• **WORKING DATA**
+ + +
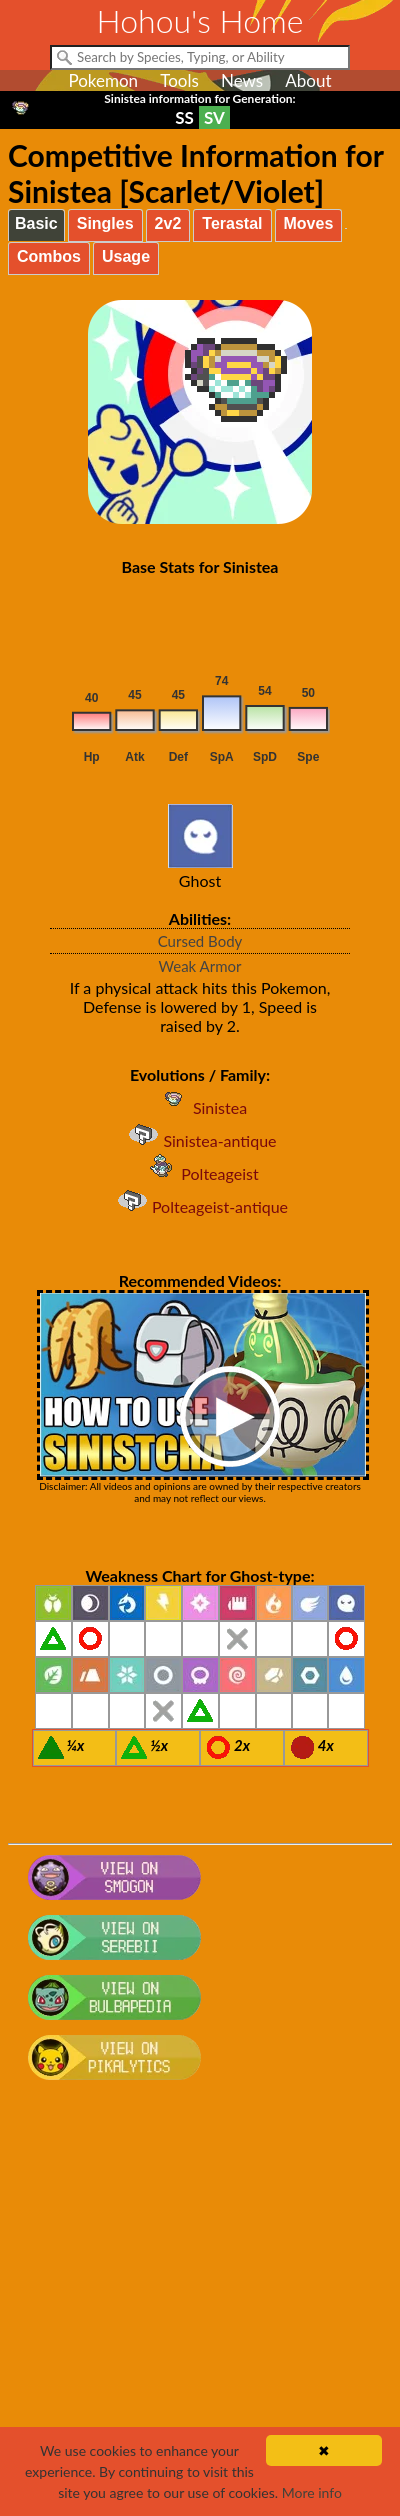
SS (184, 117)
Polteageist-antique (200, 1206)
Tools (179, 80)
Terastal (232, 223)
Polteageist (199, 1173)
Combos (49, 256)
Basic (36, 223)
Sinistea (200, 1107)
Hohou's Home (200, 20)
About (308, 80)
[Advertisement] (200, 2308)
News (242, 80)
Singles (105, 223)
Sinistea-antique (199, 1140)
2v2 (168, 223)
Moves (309, 223)
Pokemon (103, 80)
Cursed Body (200, 941)
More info (312, 2492)
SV (214, 117)
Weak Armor (200, 966)
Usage (126, 256)
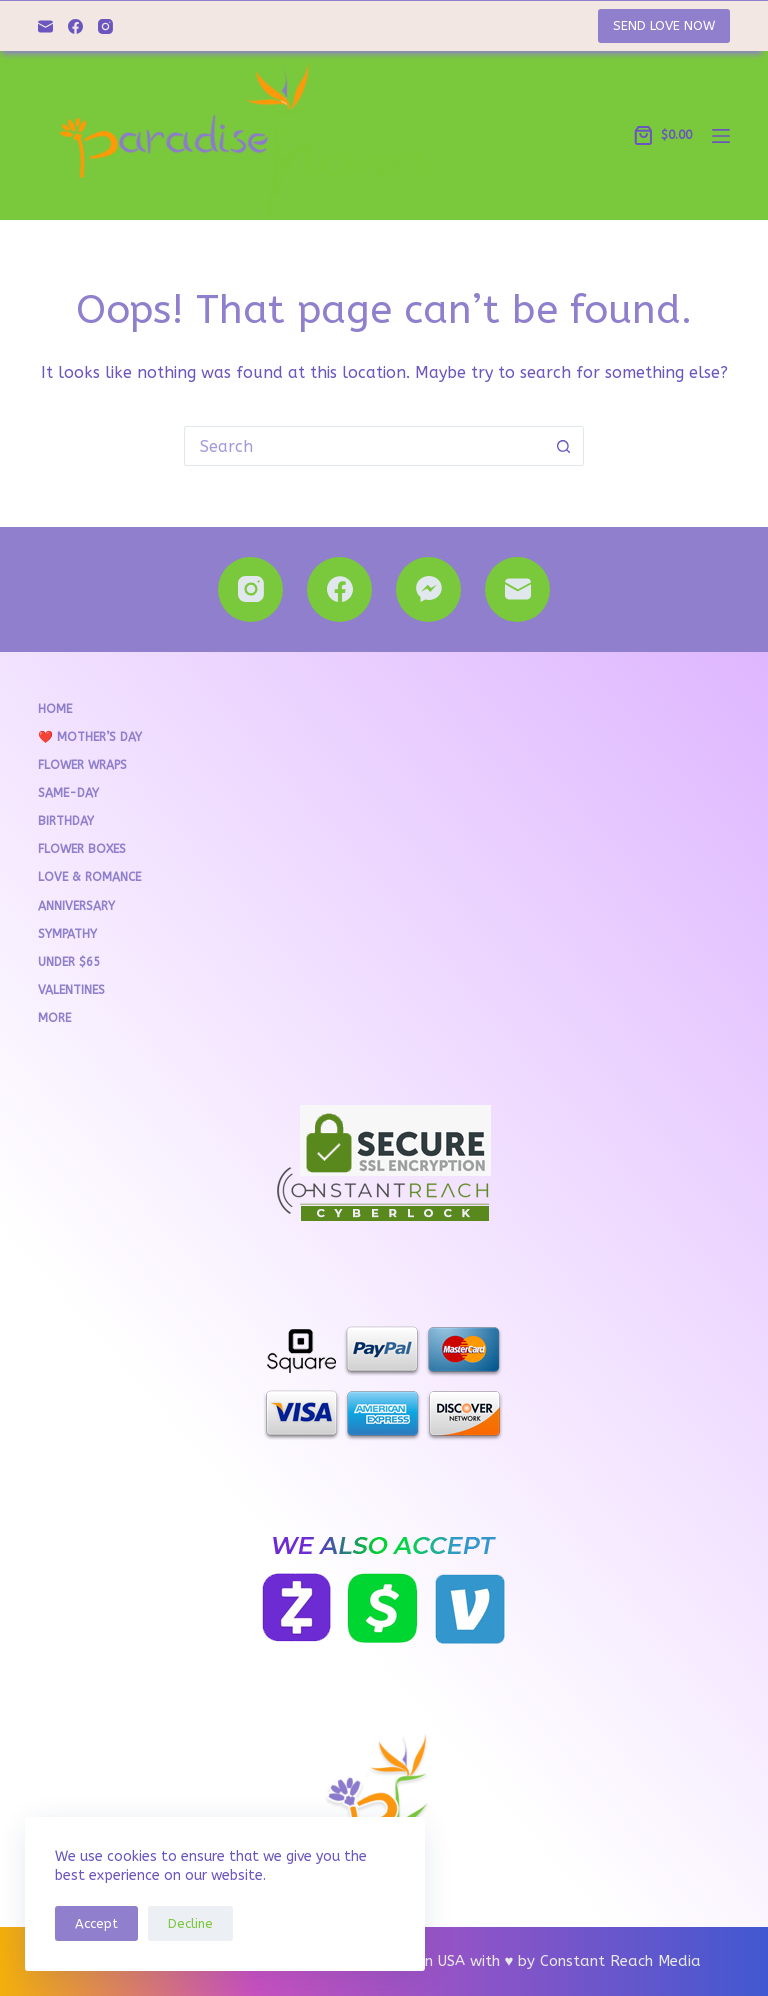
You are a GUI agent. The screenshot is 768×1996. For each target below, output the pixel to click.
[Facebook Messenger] (428, 589)
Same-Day (68, 793)
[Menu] (721, 136)
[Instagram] (105, 26)
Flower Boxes (82, 849)
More (54, 1018)
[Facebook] (75, 26)
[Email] (45, 26)
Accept (96, 1923)
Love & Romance (89, 877)
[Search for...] (364, 446)
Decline (190, 1923)
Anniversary (76, 906)
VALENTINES (71, 990)
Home (55, 709)
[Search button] (564, 446)
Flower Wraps (82, 765)
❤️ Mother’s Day (90, 737)
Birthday (66, 821)
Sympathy (67, 934)
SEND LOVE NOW (664, 25)
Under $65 (69, 962)
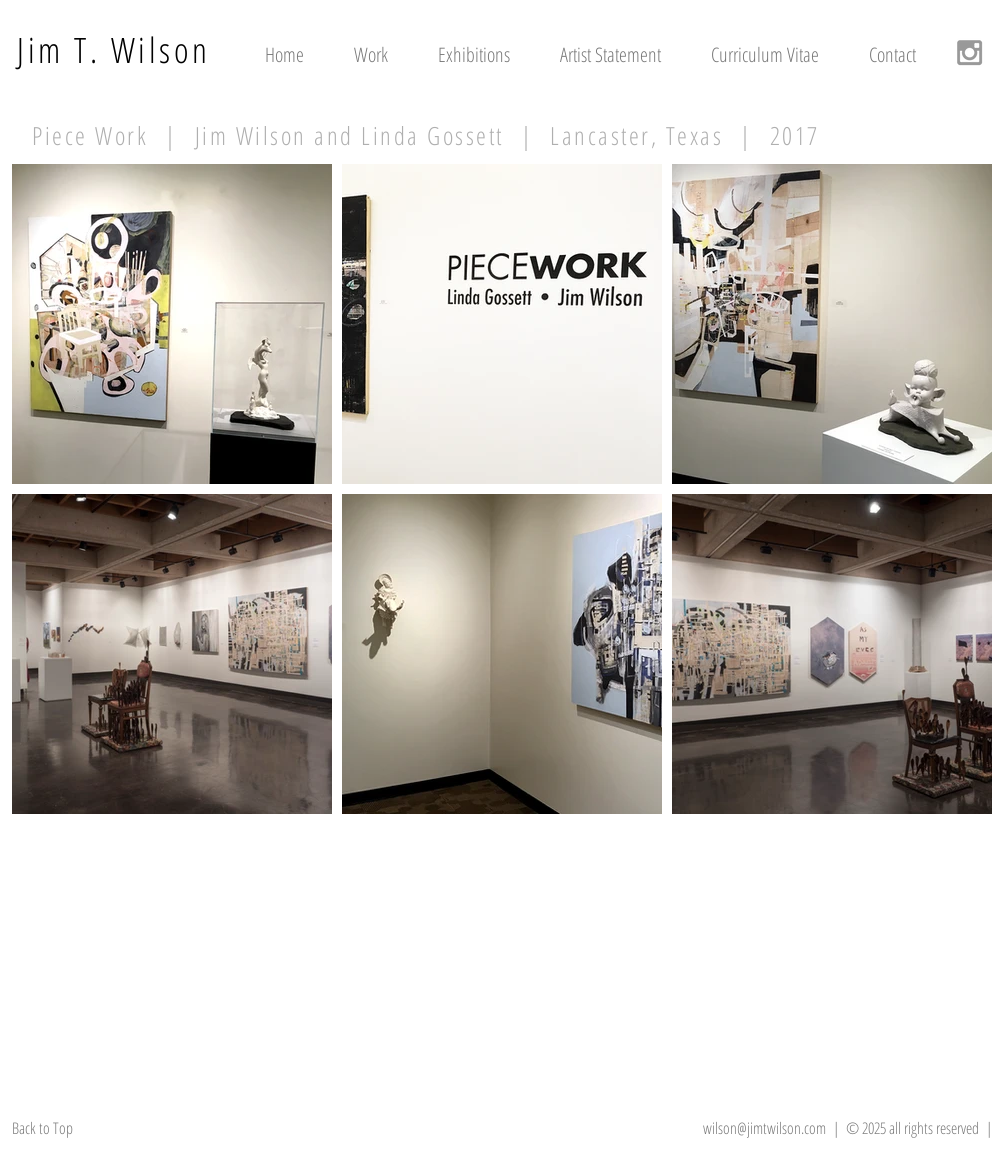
+ + +
• **YOUR OBJECTIVE**
In the entries above, identify each line that includes the string "antique", then copy it.

• **ANSWER BELOW**
Polteageist-antique (200, 1206)
Sinistea-antique (199, 1140)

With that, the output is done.